La especialista señaló que, mientras existan jóvenes expuestos a condiciones que faciliten su incorporación a estructuras delictivas, nuevos cabecillas pueden ocupar rápidamente los espacios dejados por quienes son detenidos.
Jiménez advirtió que el problema no puede enfrentarse únicamente con mayor presión policial, aumento de penas o ampliación de cárceles; esas medidas deben acompañarse con políticas sostenidas en comunidades con mayores factores de riesgo.
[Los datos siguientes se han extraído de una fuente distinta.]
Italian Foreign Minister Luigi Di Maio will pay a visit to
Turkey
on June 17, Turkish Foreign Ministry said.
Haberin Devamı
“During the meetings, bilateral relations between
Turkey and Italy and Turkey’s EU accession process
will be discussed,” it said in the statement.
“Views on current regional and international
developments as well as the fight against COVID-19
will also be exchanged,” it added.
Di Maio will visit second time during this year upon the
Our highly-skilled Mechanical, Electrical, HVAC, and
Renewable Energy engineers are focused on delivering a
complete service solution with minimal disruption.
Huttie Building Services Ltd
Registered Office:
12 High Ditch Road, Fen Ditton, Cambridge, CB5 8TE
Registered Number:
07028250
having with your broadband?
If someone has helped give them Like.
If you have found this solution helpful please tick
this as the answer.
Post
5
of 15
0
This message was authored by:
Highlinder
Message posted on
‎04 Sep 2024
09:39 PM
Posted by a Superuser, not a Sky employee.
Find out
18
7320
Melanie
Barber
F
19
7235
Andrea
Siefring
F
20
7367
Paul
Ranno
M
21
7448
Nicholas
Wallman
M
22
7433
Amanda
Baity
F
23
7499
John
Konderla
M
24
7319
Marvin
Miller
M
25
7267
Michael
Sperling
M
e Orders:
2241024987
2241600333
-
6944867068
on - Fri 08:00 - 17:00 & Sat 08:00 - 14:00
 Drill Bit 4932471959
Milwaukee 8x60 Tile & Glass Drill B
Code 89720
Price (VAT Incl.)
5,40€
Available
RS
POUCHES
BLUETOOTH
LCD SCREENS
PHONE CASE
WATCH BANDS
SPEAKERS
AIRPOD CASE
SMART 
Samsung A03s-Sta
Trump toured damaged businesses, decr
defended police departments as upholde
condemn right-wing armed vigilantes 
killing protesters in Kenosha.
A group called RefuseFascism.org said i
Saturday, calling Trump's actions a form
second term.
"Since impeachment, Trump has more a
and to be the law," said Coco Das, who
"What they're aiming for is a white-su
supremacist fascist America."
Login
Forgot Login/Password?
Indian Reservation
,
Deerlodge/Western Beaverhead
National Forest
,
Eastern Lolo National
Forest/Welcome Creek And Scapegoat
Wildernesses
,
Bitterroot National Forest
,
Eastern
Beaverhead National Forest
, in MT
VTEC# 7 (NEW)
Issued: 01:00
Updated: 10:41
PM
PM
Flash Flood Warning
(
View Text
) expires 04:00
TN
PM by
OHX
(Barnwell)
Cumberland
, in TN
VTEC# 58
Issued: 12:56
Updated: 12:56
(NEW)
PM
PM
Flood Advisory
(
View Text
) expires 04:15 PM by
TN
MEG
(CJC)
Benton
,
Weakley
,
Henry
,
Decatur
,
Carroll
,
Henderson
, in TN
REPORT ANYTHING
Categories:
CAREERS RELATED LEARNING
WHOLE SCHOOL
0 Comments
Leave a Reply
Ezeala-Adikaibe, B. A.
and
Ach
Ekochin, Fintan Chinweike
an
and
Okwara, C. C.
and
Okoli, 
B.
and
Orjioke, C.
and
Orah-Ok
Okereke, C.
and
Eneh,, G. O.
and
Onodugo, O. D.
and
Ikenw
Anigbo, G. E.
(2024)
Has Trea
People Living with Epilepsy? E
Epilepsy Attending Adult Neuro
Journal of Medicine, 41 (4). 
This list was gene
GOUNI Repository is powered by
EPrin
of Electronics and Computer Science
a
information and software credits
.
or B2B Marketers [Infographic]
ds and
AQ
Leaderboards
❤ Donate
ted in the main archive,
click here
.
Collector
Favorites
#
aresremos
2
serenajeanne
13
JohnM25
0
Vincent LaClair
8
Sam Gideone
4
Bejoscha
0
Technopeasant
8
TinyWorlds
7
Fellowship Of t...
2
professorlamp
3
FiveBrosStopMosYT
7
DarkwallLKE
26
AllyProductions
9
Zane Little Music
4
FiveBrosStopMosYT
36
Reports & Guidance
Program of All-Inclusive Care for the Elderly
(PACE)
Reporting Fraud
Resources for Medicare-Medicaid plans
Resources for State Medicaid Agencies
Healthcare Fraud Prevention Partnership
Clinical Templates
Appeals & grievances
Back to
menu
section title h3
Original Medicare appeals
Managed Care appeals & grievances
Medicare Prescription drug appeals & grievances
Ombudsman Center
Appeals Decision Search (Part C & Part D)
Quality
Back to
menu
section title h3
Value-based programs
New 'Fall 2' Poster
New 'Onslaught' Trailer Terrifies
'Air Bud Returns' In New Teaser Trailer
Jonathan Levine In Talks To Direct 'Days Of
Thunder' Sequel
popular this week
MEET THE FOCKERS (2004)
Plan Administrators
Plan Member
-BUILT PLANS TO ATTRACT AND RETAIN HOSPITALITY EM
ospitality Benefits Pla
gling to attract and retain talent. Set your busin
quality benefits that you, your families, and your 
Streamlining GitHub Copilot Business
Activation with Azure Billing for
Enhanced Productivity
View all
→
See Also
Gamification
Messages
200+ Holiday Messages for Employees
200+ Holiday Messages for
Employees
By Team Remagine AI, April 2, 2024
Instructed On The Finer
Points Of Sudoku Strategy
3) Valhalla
Entre las acciones preventivas mencionó fortalecer la permanencia de menores en el sistema educativo, generar oportunidades de capacitación y empleo, recuperar espacios públicos, ampliar opciones deportivas y culturales y trabajar con las familias.
También planteó reforzar la relación entre comunidades y cuerpos policiales, así como coordinar esfuerzos entre instituciones educativas, gobiernos locales, organizaciones sociales y entidades públicas para reducir los factores que favorecen el reclutamiento criminal.
La académica sostuvo que el éxito contra el crimen organizado debe medirse no solo por capturas o decomisos, sino por la capacidad del país para impedir que una nueva generación sustituya a los actuales líderes delictivos.